Background
Previous testing undertaken by a University of Minnesota research team, later replicated by AAF Flanders in our biological research laboratory at the Clean AIR Center, demonstrated that air filtration reduced not only airborne particles within the 0.5-1.0 micron size range that viruses tend to travel on, but also the virus particles themselves. For this study, the university researchers used the Porcine Reproductive Respiratory Syndrome (PRRS) Virus as the test organism for the bioaerosol tests. Because the PRRS virus studied previously is much smaller and behaves differently than the new coronavirus that causes COVID-19, AAF Flanders researchers sought answers to the question:
Could a member of the coronavirus family also be filtered out of the airstream?
Because SARS-CoV-2, the coronavirus that causes COVID-19, is highly infectious to humans, our biological research team tested penetration rates for various air filters using the Porcine Epidemic Diarrhea (PED) virus as a surrogate.

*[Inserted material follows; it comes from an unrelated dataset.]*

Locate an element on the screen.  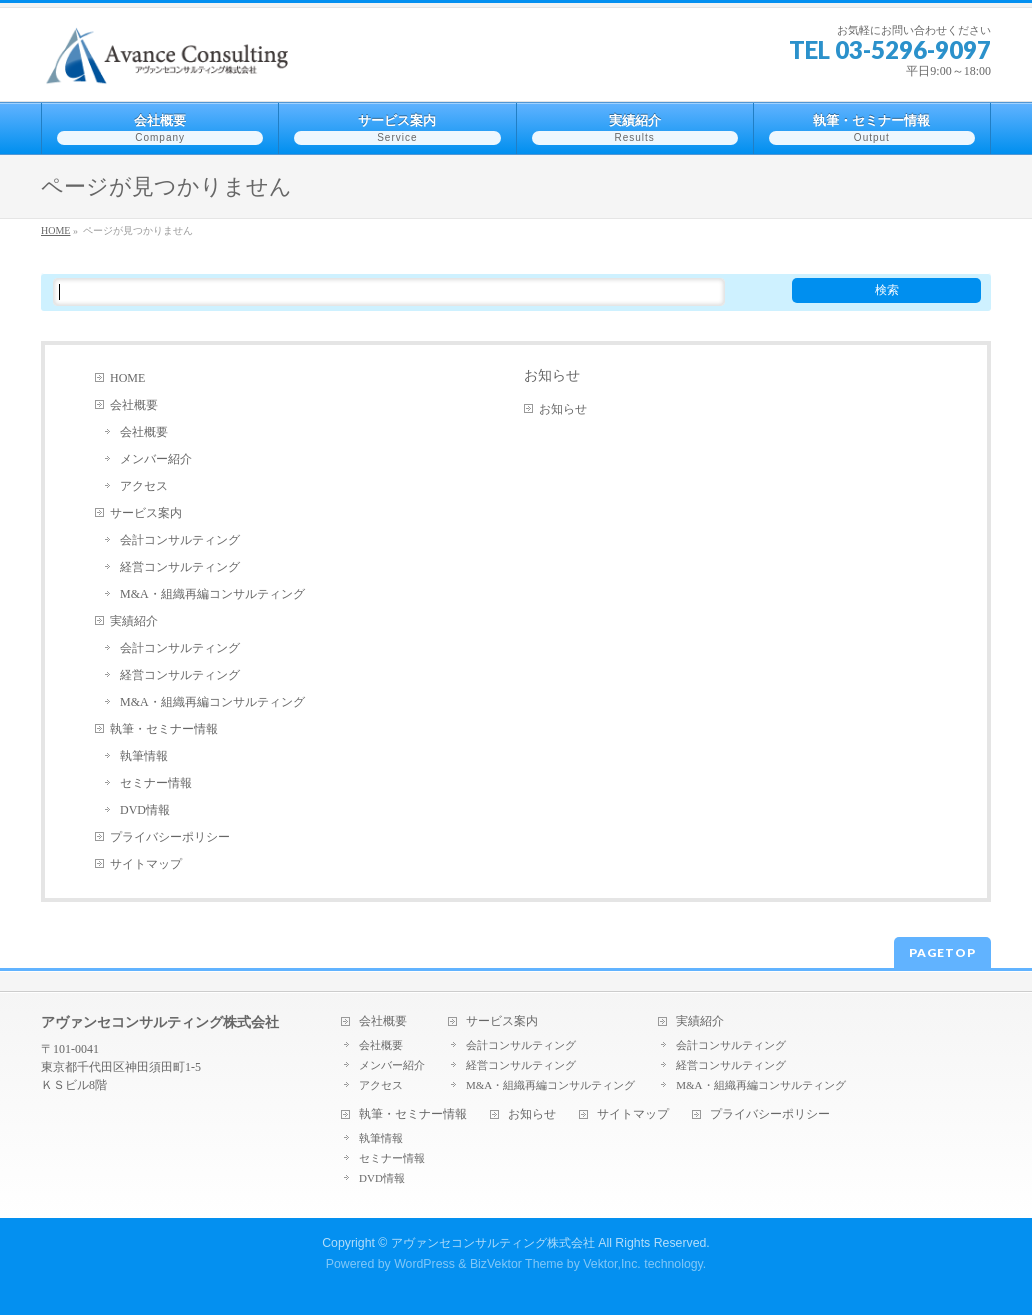
DVD情報 is located at coordinates (145, 810).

Like SARS-CoV-2, the PED virus:
- Is a member of the coronavirus family
- Is of similar size
- Behaves similarly in aerosol
Fortunately, however, the PED virus is not known to infect humans, making it a safe surrogate for the AAF research trial.
Our Facilities
Opening in 2016, the AAF Flanders Clean AIR Center (CAC) boasts 39,000 square feet of space that houses our media and materials lab, an ABSL-2 biosafety research lab, five certified ASHRAE 52.2 test ducts, and a UL-certified test duct. The unique combination of biosafety capabilities and ASHRAE test ducts positions AAF Flanders as the worldwide leader in air filtration innovation, allowing us to test our air filters for removal of airborne pathogens, such as bacteria and viruses. These capabilities of the CAC make AAF Flanders the only filtration company able to replicate the University of Minnesota research that demonstrates that particle efficiency corresponds to viral removal.
Methodology
We used essentially the same methodology as was used with the PRRS-V testing performed previously, but at higher rates of airflow (1968 CFM, as commonly used for ASHRAE 52.2 testing, rather than 650 CFM) and substituted the PED vaccine for the PRRS-V vaccine.
- First, we created an aerosol containing 10% Potassium Chloride (KCl), a fluorescent tracer dye to determine particle distribution by mass, and a PED vaccine with a virus concentration of 108 (or 100 million).
- The KCl was generated at particle sizes corresponding to a typical ASHRAE test size range, 0.3-10 micron, along with some larger sizes.
- That aerosol was introduced into an ASHRAE test duct and drawn through individual air filters at 1968 CFM, while keeping temperature, humidity, and other parameters at ASHRAE 52.2-prescribed levels.
- We collected air samples before and after each filter with an Anderson Cascade Impactor, which separates and collects particles by size.
- We then analyzed the collected samples. First, we isolated and purified the virus in each sample. The purified virus in the samples was prepared for testing using Reverse Transcription Polymerase Chain Reaction (RTPCR) where the data generated was used to determine virus concentration per cubic meter of air. Last, we quantified the overall particle distribution by mass as a positive test control.
- Using this viral concentration data, we calculated the penetration and viral efficiency rates for each filter vs. individual particle sizes.
- The resulting data is shown on the tables included in the remainder of this document.
***This methodology is based on previous successful virus capture methodologies utilizing comparisons between standard ASHRAE 52.2 and predictive analysis based on virus carriers. The filter is only one component and the overall system and the test results should be viewed as directional depending on the complete HVAC environment.
Conclusion
Yes, the percentage of airborne coronavirus-carrying particles reduced by air filtration correlates with particle efficiency.